Kubernetes Taint Not Tolerated
Causes and Fixes
A 'taint not tolerated' scheduling failure occurs when all nodes in the cluster have taints that the pod does not tolerate. Taints are applied to nodes to repel pods that lack corresponding tolerations. Without a matching toleration, the scheduler excludes the node, and if all nodes are tainted, the pod remains in Pending state.
Symptoms
- Pod stuck in Pending state
- FailedScheduling event shows 'node(s) had taint ... that the pod didn't tolerate'
- Pod cannot schedule even though nodes have available resources
- Newly added nodes have unexpected taints preventing scheduling
- Pods evicted after a node gains a condition-based taint
Common Causes
Step-by-Step Troubleshooting
Taint-based scheduling failures are straightforward once you understand which taints exist and which tolerations the pod needs. This guide walks through identifying the taint mismatch and resolving it.
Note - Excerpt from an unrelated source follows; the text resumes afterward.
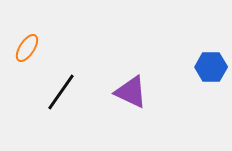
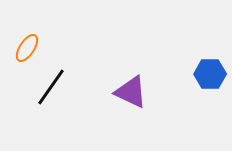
blue hexagon: moved 1 px left, 7 px down
black line: moved 10 px left, 5 px up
1. Identify the Taint From the Error Message
The FailedScheduling event tells you exactly which taint is blocking.
kubectl describe pod <pod-name>
The event message will include something like:
0/3 nodes are available: 3 node(s) had taint {node-role.kubernetes.io/control-plane: }, that the pod didn't tolerate.
or
0/5 nodes are available: 2 node(s) had taint {dedicated: gpu}, that the pod didn't tolerate, 3 Insufficient cpu.
Note the taint key, value, and how many nodes it affects.
2. List All Node Taints
Get a comprehensive view of all taints across the cluster.
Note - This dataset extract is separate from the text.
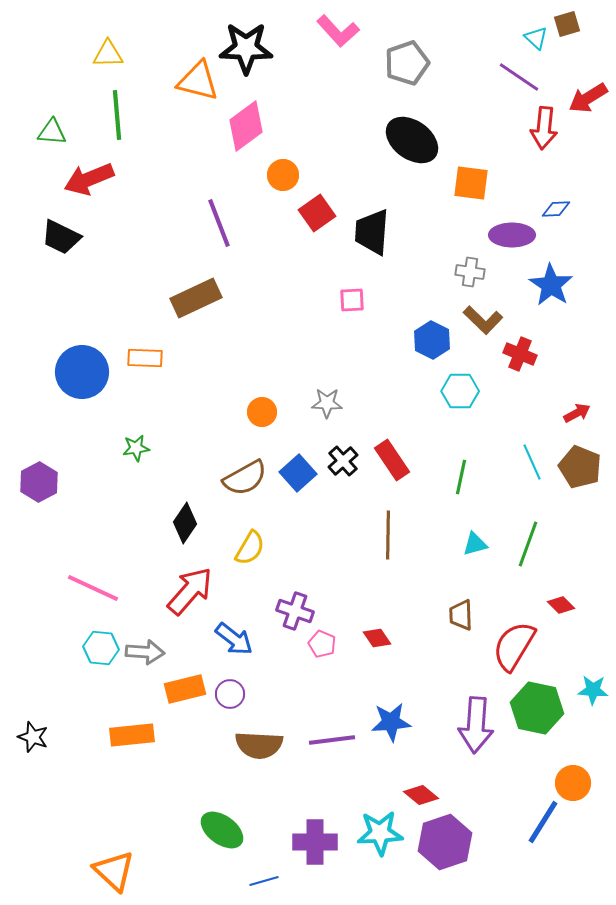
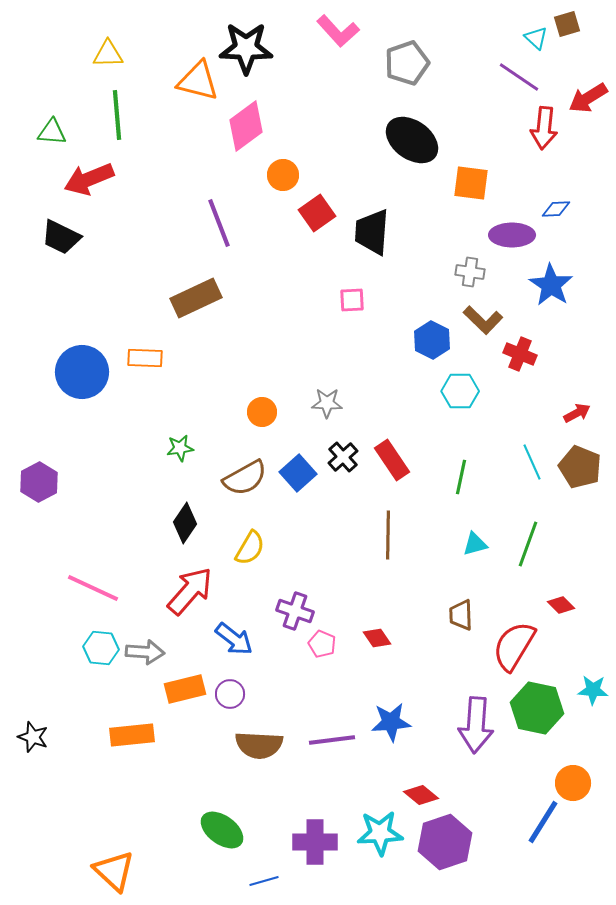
green star at (136, 448): moved 44 px right
black cross at (343, 461): moved 4 px up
# List all taints on all nodes
kubectl get nodes -o custom-columns=NAME:.metadata.name,TAINTS:.spec.taints
# More readable format
kubectl describe nodes | grep -E "^Name:|^Taints:"
# Check a specific node
kubectl describe node <node-name> | grep -A5 "Taints:"
3. Check the Pod's Current Tolerations
See what tolerations the pod already has.
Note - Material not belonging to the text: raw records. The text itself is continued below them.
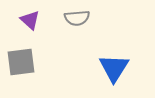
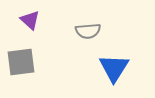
gray semicircle: moved 11 px right, 13 px down
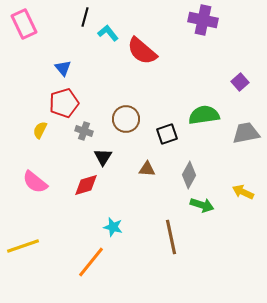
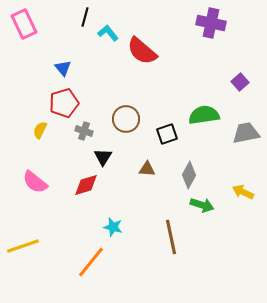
purple cross: moved 8 px right, 3 px down
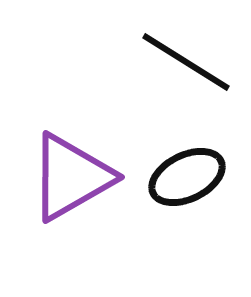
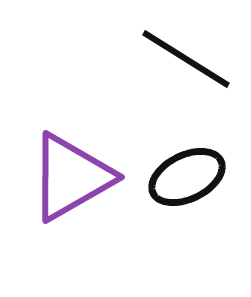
black line: moved 3 px up
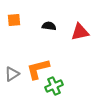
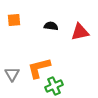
black semicircle: moved 2 px right
orange L-shape: moved 1 px right, 1 px up
gray triangle: rotated 28 degrees counterclockwise
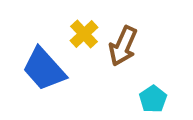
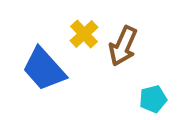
cyan pentagon: rotated 20 degrees clockwise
kubectl get pod <pod-name> -o jsonpath='{.spec.tolerations}' | jq .
# If the pod is from a Deployment, check the template
kubectl get deployment <deployment-name> -o jsonpath='{.spec.template.spec.tolerations}' | jq .
Kubernetes automatically adds certain tolerations to every pod:
node.kubernetes.io/not-ready:NoExecute(tolerationSeconds: 300)node.kubernetes.io/unreachable:NoExecute(tolerationSeconds: 300)
4. Add the Required Toleration
Once you know the taint key, value, and effect, add the matching toleration to the pod spec.
# For a Deployment
kubectl patch deployment <deployment-name> -p '{
"spec": {
"template": {
"spec": {
"tolerations": [
{
"key": "<taint-key>",
"operator": "Equal",
"value": "<taint-value>",
"effect": "NoSchedule"
}
]
}
}
}
}'
Toleration operators:
- Equal: The key and value must match exactly. Requires both
keyandvaluefields. - Exists: Only the key must match. The
valuefield is omitted.
# Tolerate any value for a key
kubectl patch deployment <deployment-name> -p '{
"spec": {
"template": {
"spec": {
"tolerations": [
{
"key": "<taint-key>",
"operator": "Exists",
"effect": "NoSchedule"
}
]
}
}
}
}'
# Tolerate all taints (use with extreme caution)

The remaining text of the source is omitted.